_What is being asked_
Needed from the data below: all lines that contain the word "relax".

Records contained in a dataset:
*** Begin section ***

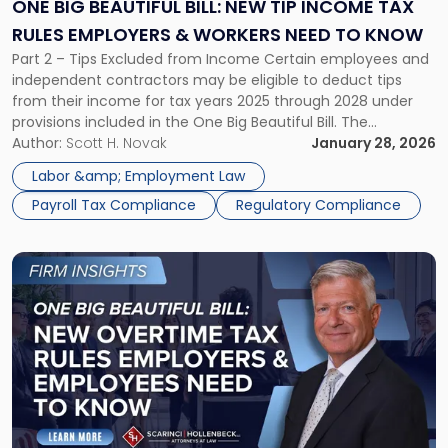
New
ONE BIG BEAUTIFUL BILL: NEW TIP INCOME TAX
Tip
RULES EMPLOYERS & WORKERS NEED TO KNOW
Income
Part 2 – Tips Excluded from Income Certain employees and
Tax
independent contractors may be eligible to deduct tips
Rules
from their income for tax years 2025 through 2028 under
Employers
provisions included in the One Big Beautiful Bill. The
&
deduction is capped at $25,000 per year and begins to
Author:
Scott H. Novak
January 28, 2026
Workers
phase out at $150,000 of modified adjusted gross […]
Need
Labor &amp; Employment Law
to
Payroll Tax Compliance
Regulatory Compliance
Know"
Link
to
post
with
title
-
"One
Big
Beautiful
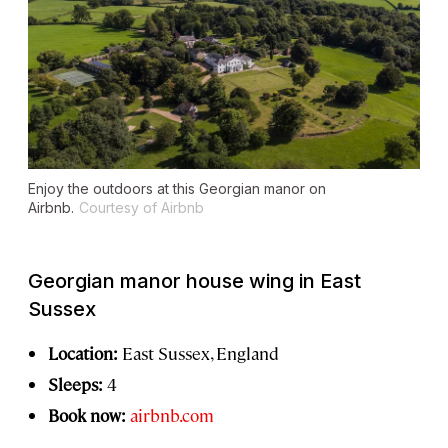
Enjoy the outdoors at this Georgian manor on
Airbnb.
Courtesy of Airbnb
Georgian manor house wing in East
Sussex
Location:
East Sussex, England
Sleeps:
4
Book now:
airbnb.com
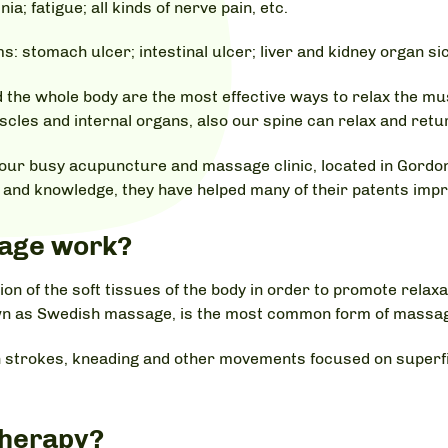
 fatigue; all kinds of nerve pain, etc.
: stomach ulcer; intestinal ulcer; liver and kidney organ si
the whole body are the most effective ways to relax the mus
les and internal organs, also our spine can relax and return
our busy acupuncture and massage clinic, located in Gordon
nd knowledge, they have helped many of their patents impro
age work?
n of the soft tissues of the body in order to promote relax
wn as Swedish massage, is the most common form of massag
strokes, kneading and other movements focused on superfic
Therapy?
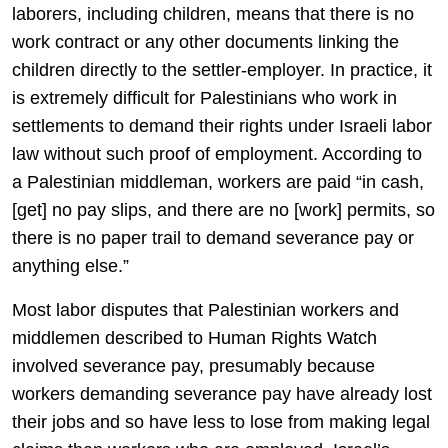
laborers, including children, means that there is no
work contract or any other documents linking the
children directly to the settler-employer. In practice, it
is extremely difficult for Palestinians who work in
settlements to demand their rights under Israeli labor
law without such proof of employment. According to
a Palestinian middleman, workers are paid “in cash,
[get] no pay slips, and there are no [work] permits, so
there is no paper trail to demand severance pay or
anything else.”
Most labor disputes that Palestinian workers and
middlemen described to Human Rights Watch
involved severance pay, presumably because
workers demanding severance pay have already lost
their jobs and so have less to lose from making legal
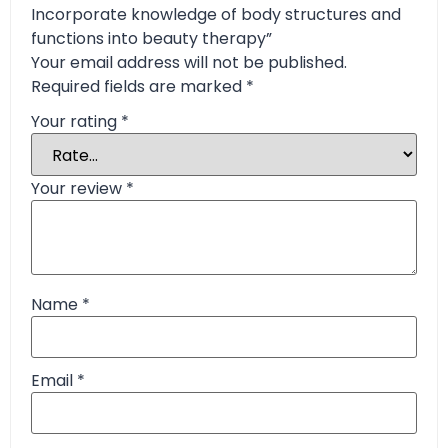
Incorporate knowledge of body structures and
functions into beauty therapy”
Your email address will not be published.
Required fields are marked
*
Your rating
*
Your review
*
Name
*
Email
*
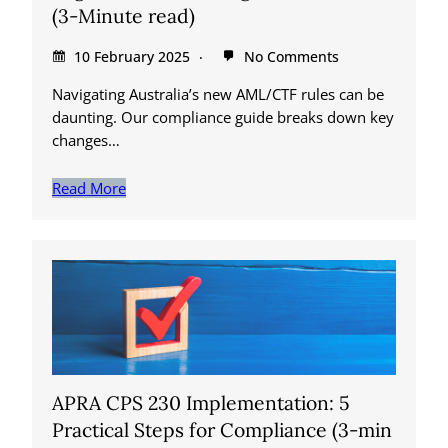
(3-Minute read)
10 February 2025
No Comments
Navigating Australia’s new AML/CTF rules can be
daunting. Our compliance guide breaks down key
changes…
Read More
APRA CPS 230 Implementation: 5
Practical Steps for Compliance (3-min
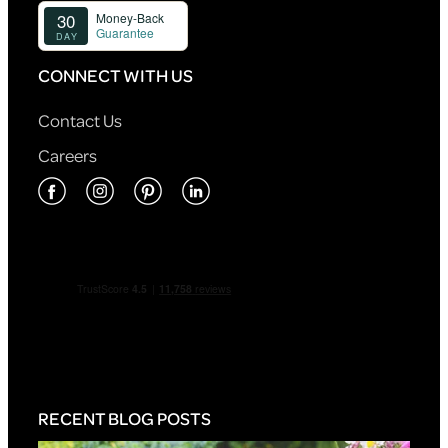
CONNECT WITH US
Contact Us
Careers
RECENT BLOG POSTS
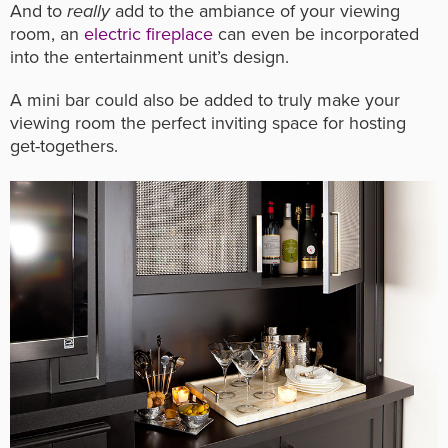
And to
really
add to the ambiance of your viewing
room, an
electric fireplace
can even be incorporated
into the entertainment unit’s design.
A mini bar could also be added to truly make your
viewing room the perfect inviting space for hosting
get-togethers.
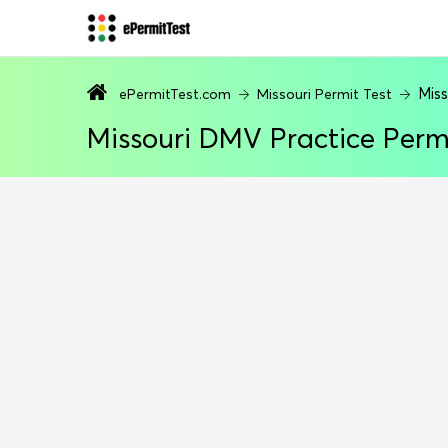
Miss
ePermitTest.com
Missouri Permit Test
Missouri DMV Practice Perm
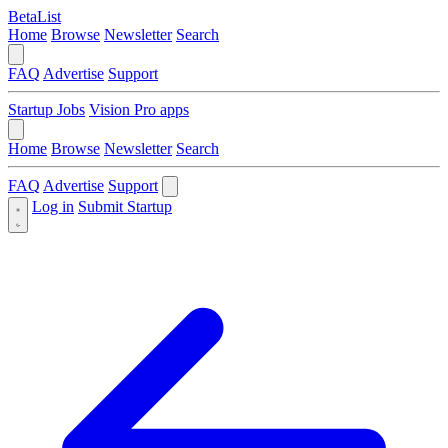
BetaList
Home
Browse
Newsletter
Search
FAQ
Advertise
Support
Startup Jobs
Vision Pro apps
Home
Browse
Newsletter
Search
FAQ
Advertise
Support
Log in
Submit Startup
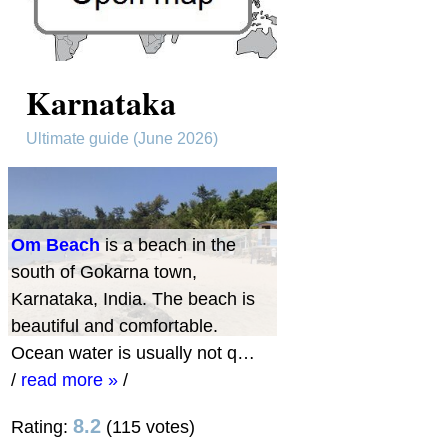
Karnataka
Ultimate guide (June 2026)
Om Beach
is a beach in the
south of Gokarna town,
Karnataka, India. The beach is
beautiful and comfortable.
Ocean water is usually not q…
/
read more »
/
8.2
Rating:
(115 votes)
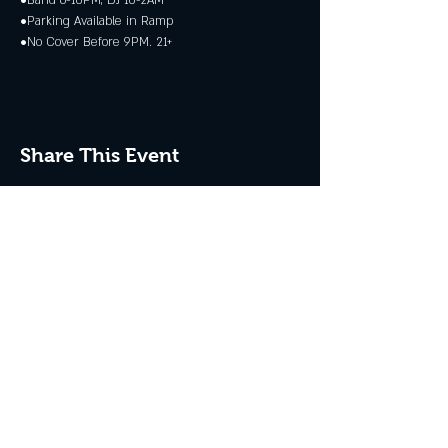
•Band 6-10PM, DJ 10-2AM
•Parking Available in Ramp
•No Cover Before 9PM. 21+
Share This Event
JOIN THE CLUB
Never miss an event + Free Stuff!
Subscribe Now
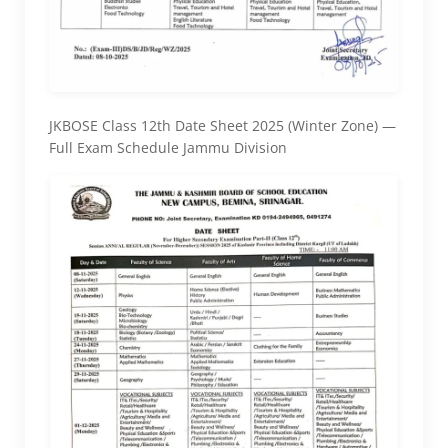
JKBOSE Class 12th Date Sheet 2025 (Winter Zone) —
Full Exam Schedule Jammu Division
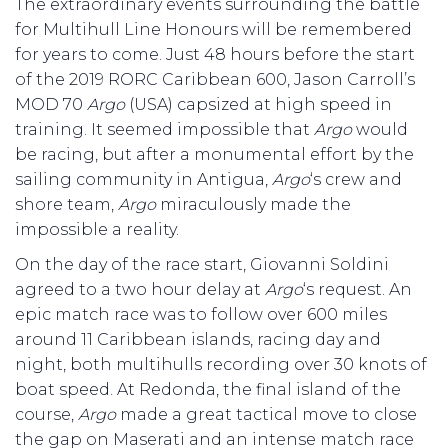
The extraordinary events surrounding the battle
for Multihull Line Honours will be remembered
for years to come. Just 48 hours before the start
of the 2019 RORC Caribbean 600, Jason Carroll’s
MOD 70
Argo
(USA) capsized at high speed in
training. It seemed impossible that
Argo
would
be racing, but after a monumental effort by the
sailing community in Antigua,
Argo
‘s crew and
shore team,
Argo
miraculously made the
impossible a reality.
On the day of the race start, Giovanni Soldini
agreed to a two hour delay at
Argo
‘s request. An
epic match race was to follow over 600 miles
around 11 Caribbean islands, racing day and
night, both multihulls recording over 30 knots of
boat speed. At Redonda, the final island of the
course,
Argo
made a great tactical move to close
the gap on Maserati and an intense match race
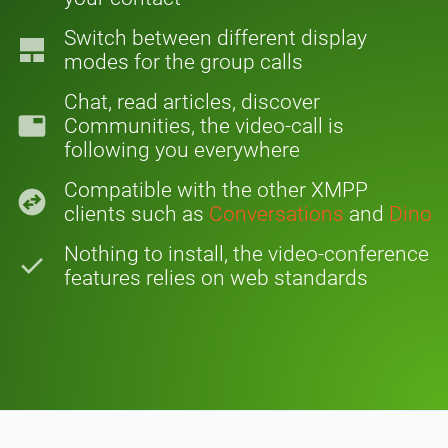
Switch between different display
tile_large
modes for the group calls
Chat, read articles, discover
tab
Communities, the video-call is
following you everywhere
Compatible with the other XMPP
swap_horizontal_circle
clients such as
Conversations
and
Dino
Nothing to install, the video-conference
check
features relies on web standards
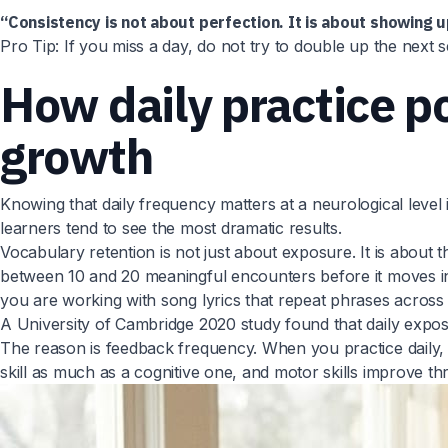
“Consistency is not about perfection. It is about showing u
Pro Tip: If you miss a day, do not try to double up the next 
How daily practice p
growth
Knowing that daily frequency matters at a neurological level
learners tend to see the most dramatic results.
Vocabulary retention is not just about exposure. It is abou
between 10 and 20 meaningful encounters before it moves int
you are working with song lyrics that repeat phrases across
A University of Cambridge 2020 study found that daily expos
The reason is feedback frequency. When you practice daily, 
skill as much as a cognitive one, and motor skills improve th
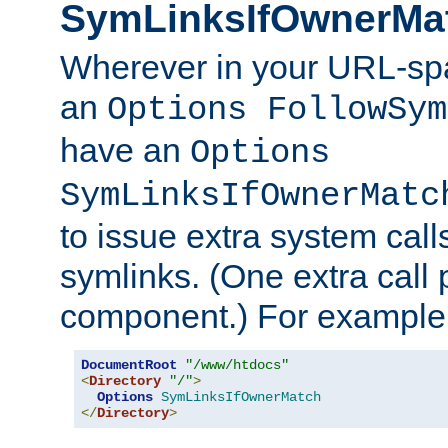
SymLinksIfOwnerMa
Wherever in your URL-sp
an
Options FollowSym
have an
Options
SymLinksIfOwnerMatc
to issue extra system call
symlinks. (One extra call 
component.) For example,
DocumentRoot
"/www/htdocs"
<
Directory
"/"
>
Options
SymLinksIfOwnerMatch
</
Directory
>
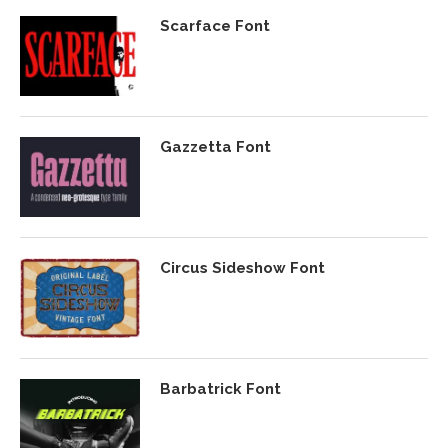
Scarface Font
Gazzetta Font
Circus Sideshow Font
Barbatrick Font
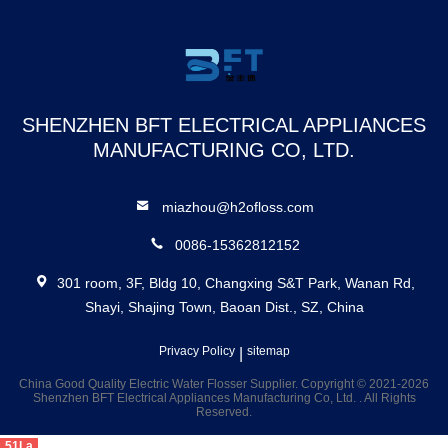
Smart Water Flosser
Water Flosser Portable
SHENZHEN BFT ELECTRICAL APPLIANCES
MANUFACTURING CO, LTD.
miazhou@h2ofloss.com
0086-15362812152
301 room, 3F, Bldg 10, Changxing S&T Park, Wanan Rd,
Shayi, Shajing Town, Baoan Dist., SZ, China
Privacy Policy
|
sitemap
China Good Quality Electric Water Flosser Supplier. Copyright © 2021-2026
Shenzhen BFT Electrical Appliances Manufacturing Co, Ltd. . All Rights
Reserved.
51La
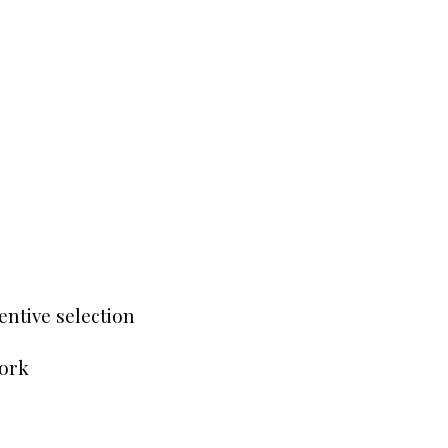
entive selection
work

*** End section ***

_Completed exercise_
the whole body are the most effective ways to relax the mus
les and internal organs, also our spine can relax and return
n of the soft tissues of the body in order to promote relax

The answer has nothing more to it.